If we are right in concluding that the tentative trust came to an end with the death of Mrs. Lahey, there can be no foundation for the further conclusion of law that the subsequent deposits in the same account became the property of Mrs. Lahey’s children. The deposits, both before and after the death of Mrs". Lahey, belonged to Mary Ann Dugard until she had finally disposed of them. They were at all times in her control, and, the pass book having been altered while in her possession, the account, as between the depositor and the children of Mrs. Lahey, was in the name of Mary Ann Dugard individually. There is not the slightest evidence to show that any deposit was made with an intention to transfer to Mrs. Lahey’s children the original or subsequent deposits, with the exception of an alleged statement by Mrs.

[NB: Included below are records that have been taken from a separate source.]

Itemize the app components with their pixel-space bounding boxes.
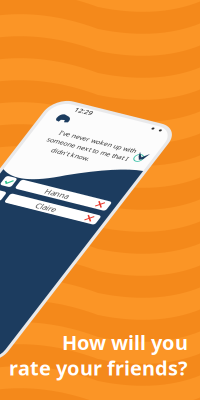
button[interactable]: Claire xyxy=(4,114,126,125)
staticText: someone next to me that I xyxy=(22,42,104,51)
staticText: Claire xyxy=(56,114,77,124)
staticText: Hanna xyxy=(54,96,78,107)
staticText: didn't know. xyxy=(32,52,72,61)
staticText: I've never woken up with xyxy=(28,32,106,40)
button[interactable]: Hanna xyxy=(4,96,126,108)
staticText: rate your friends? xyxy=(9,354,188,381)
staticText: How will you xyxy=(62,329,188,356)
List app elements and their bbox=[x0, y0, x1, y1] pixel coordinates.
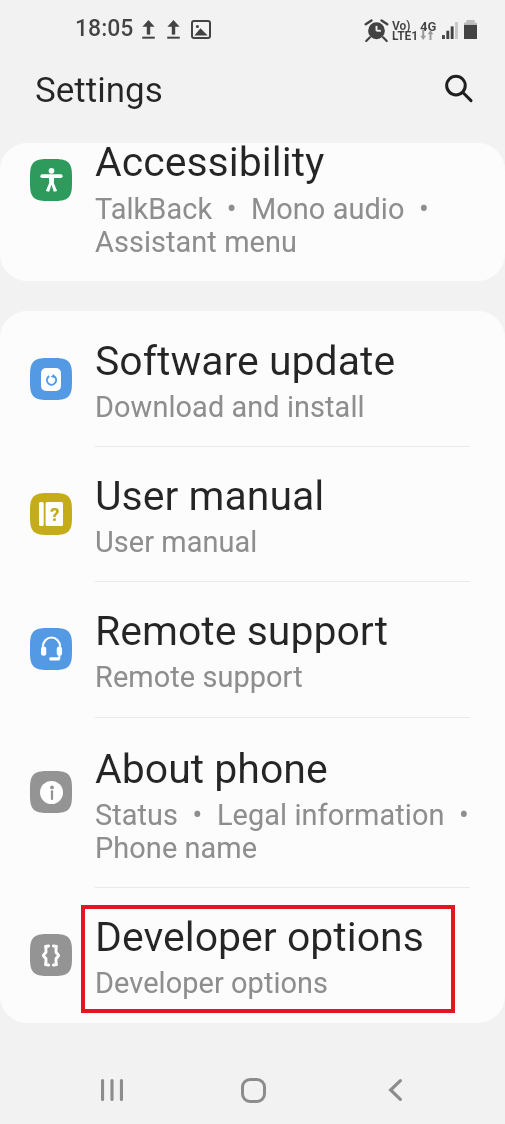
staticText: Settings bbox=[35, 70, 163, 111]
staticText: Developer options bbox=[95, 966, 329, 1000]
staticText: 18:05 bbox=[75, 15, 134, 42]
staticText: Download and install bbox=[95, 390, 365, 424]
button[interactable]: Accessibility bbox=[0, 143, 505, 281]
staticText: Remote support bbox=[95, 660, 303, 694]
staticText: About phone bbox=[95, 745, 328, 793]
button[interactable]: Recents bbox=[70, 1048, 154, 1124]
button[interactable]: ? bbox=[0, 446, 505, 581]
staticText: TalkBack • Mono audio • Assistant menu bbox=[95, 192, 429, 259]
button[interactable]: Back bbox=[353, 1048, 437, 1124]
staticText: Remote support bbox=[95, 607, 389, 655]
button[interactable]: Developer options bbox=[0, 887, 505, 1023]
staticText: User manual bbox=[95, 525, 258, 559]
button[interactable]: Software update bbox=[0, 311, 505, 446]
staticText: ? bbox=[50, 503, 60, 525]
staticText: Vo) bbox=[392, 19, 411, 33]
staticText: Accessibility bbox=[95, 143, 325, 186]
staticText: Developer options bbox=[95, 913, 424, 961]
staticText: LTE1 bbox=[392, 29, 419, 43]
button[interactable]: Search bbox=[434, 65, 482, 113]
button[interactable]: Remote support bbox=[0, 581, 505, 717]
staticText: 4G bbox=[420, 19, 437, 34]
button[interactable]: About phone bbox=[0, 717, 505, 887]
staticText: User manual bbox=[95, 472, 325, 520]
staticText: Software update bbox=[95, 337, 396, 385]
button[interactable]: Home bbox=[211, 1048, 295, 1124]
staticText: Status • Legal information • Phone name bbox=[95, 798, 469, 865]
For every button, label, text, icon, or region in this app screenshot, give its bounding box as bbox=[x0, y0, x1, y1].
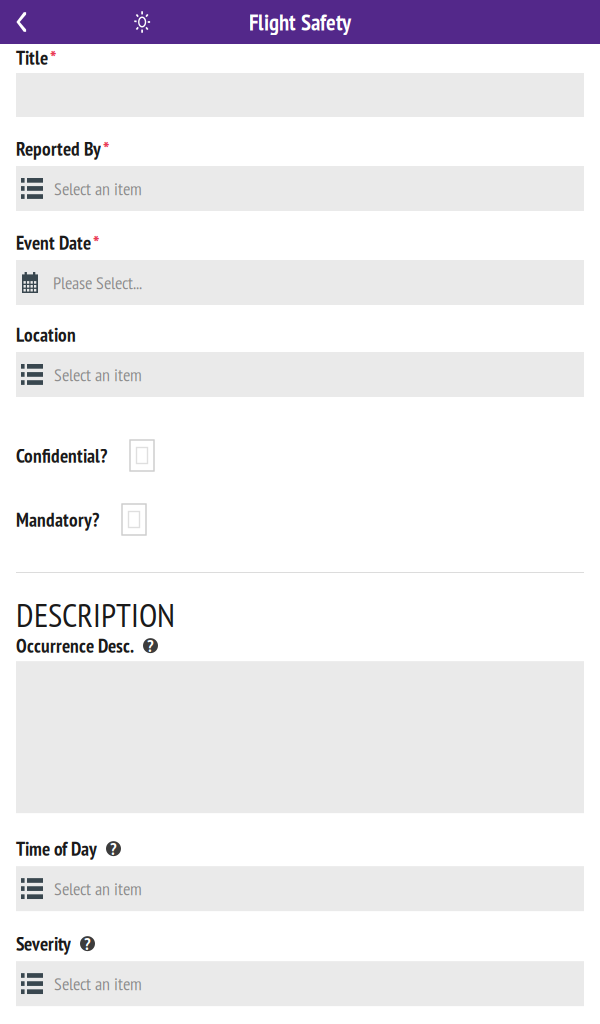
staticText: Confidential? bbox=[16, 443, 107, 468]
staticText: Location bbox=[16, 322, 76, 347]
staticText: Mandatory? bbox=[16, 507, 99, 532]
button[interactable]: Please Select... bbox=[16, 260, 584, 305]
staticText: Severity bbox=[16, 931, 71, 956]
button[interactable]: Mandatory? bbox=[16, 504, 584, 535]
button[interactable]: Select an item bbox=[16, 166, 584, 211]
button[interactable]: Confidential? bbox=[16, 440, 584, 471]
staticText: ? bbox=[147, 634, 154, 657]
staticText: Title bbox=[16, 45, 48, 70]
staticText: Select an item bbox=[54, 363, 142, 386]
button[interactable]: Brightness bbox=[120, 0, 164, 44]
button[interactable]: Select an item bbox=[16, 961, 584, 1006]
staticText: Time of Day bbox=[16, 836, 97, 861]
button[interactable]: Back bbox=[0, 0, 42, 44]
staticText: * bbox=[93, 230, 99, 256]
staticText: Select an item bbox=[54, 177, 142, 200]
staticText: Select an item bbox=[54, 972, 142, 995]
staticText: DESCRIPTION bbox=[16, 593, 175, 636]
staticText: Select an item bbox=[54, 877, 142, 900]
staticText: Flight Safety bbox=[249, 7, 351, 37]
button[interactable]: Select an item bbox=[16, 866, 584, 911]
staticText: Occurrence Desc. bbox=[16, 633, 134, 658]
staticText: * bbox=[103, 136, 109, 162]
staticText: Please Select... bbox=[53, 271, 142, 294]
staticText: Reported By bbox=[16, 136, 101, 161]
staticText: Event Date bbox=[16, 230, 91, 255]
staticText: ? bbox=[110, 837, 117, 860]
staticText: ? bbox=[84, 932, 91, 955]
staticText: * bbox=[50, 45, 56, 70]
button[interactable]: Select an item bbox=[16, 352, 584, 397]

Dugard to the effect that these children had a snug little sum in the bank, that it was in trust for their mother, but that they would eventually get it. This was not said to any one who had any control over the deposit. It was not a declaration of a present gift to the children, and the most that can be said for it is that it was some evidence that Mary Ann Dugard expected to turn the money over to them. But with the deposit belonging to her she died, and it seems clear that the fund in the Williamsburgh Savings Bank belonged to her estate, and not to the heirs of Lillie M. Lahey. .No title to the original deposit ever vested in Mrs. Lahey, and it is difficult to see how any title could flow to her heirs.

The decree of the Surrogate’s Court should be reversed, with costs.

JENKS, RICH, and MILLER, JJ., concur. HIRSCHBERG, P. J., dissents.